I made this film to say goodbye to New York City when I set off for graduate school.  But I'll be back.  And you'll still be there waiting for me, NYC, city of paradox, then and now, to be as always, shifting eternally into something new, that which you already were.  This one's for you.

Monday, February 18, 2013

Teaching Moby-Dick

I'm likely going to be teaching a course on Moby-Dick to high school students this summer.  I was told I needed to get my potential students pumped.  Here's what I got:


Title: Moby-Dick and Modern America

 Abstract: A multidisciplinary reading of Moby-Dick with particular consideration of its relevance to modern day America and to each of us as readers.

Description: 
“I have written a wicked book, and feel as spotless as a lamb.” 
–Melville in a Letter to Hawthorne, July 1851 

This class is an introduction to Herman Melville’s famous epic, Moby-Dick; we will read the book in its entirety. This course explores a wide range of subjects, such as: philosophy, metaphysics, ontology, World/American/Scientific/Maritime history, art, mythology (Greek and otherwise), cetology, geography, popular art/culture, justice, poetry, environmentalism, etymology, civilization, savagery, Shakespeare, heroism, war, nothingness, evil, darkness, hell, the abyss, god, death, race, religion, nihilism, monstrousness, genius, madness, wisdom, ethics, eschatology and some slice of the complexity of existence within the human condition.
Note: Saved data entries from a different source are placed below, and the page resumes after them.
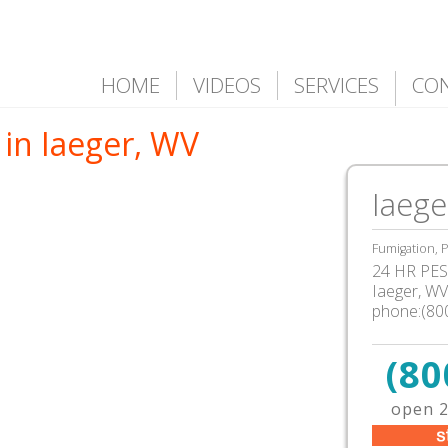
HOME
VIDEOS
SERVICES
CO
in Iaeger, WV
Iaege
Fumigation, P
24 HR PEST
Iaeger, W
phone:(80
(80
open 2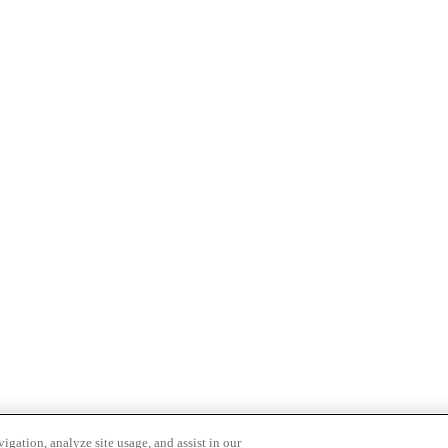
igation, analyze site usage, and assist in our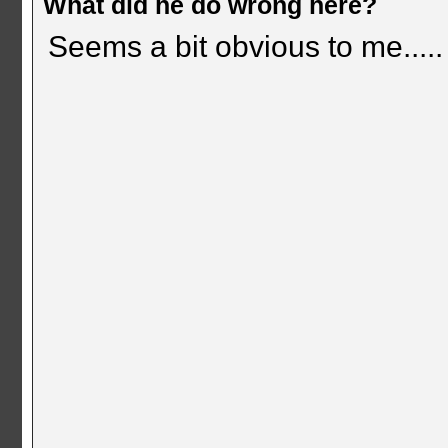
What did he do wrong here?
Seems a bit obvious to me.....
 We will embark on this literary ship of the past as it winds its way from the world’s beginning to the present day, beginning at page one with Ishmael, a young man who, contemplating suicide, instead decides to commit himself to sea. You can expect to finish this class with no answers, but rather, a firm grasp of the magnitude of the questions. You can expect to improve enormously as a reader, to be mind-blown, blubber-brained, and equipped with a whole new set of philosophical and analytical tools to approach any daunting work of great literature you may read in the future. Have no fear: we will work together as a crew to harpoon this evil book. Join me on a whaling voyage around the world!



Sunday, February 17, 2013

Lionel Trilling: Kindred Spirit

I asked them to look into the Abyss, and, both dutifully and gladly, they have looked into the Abyss, and the Abyss has greeted them with the grave courtesy of all objects of serious study, saying: 'Interesting, am I not? And exciting, if you consider how deep I am and what dread beasts lie at my bottom. Have it well in mind that a knowledge of me contributes to your being whole, or well-rounded, students.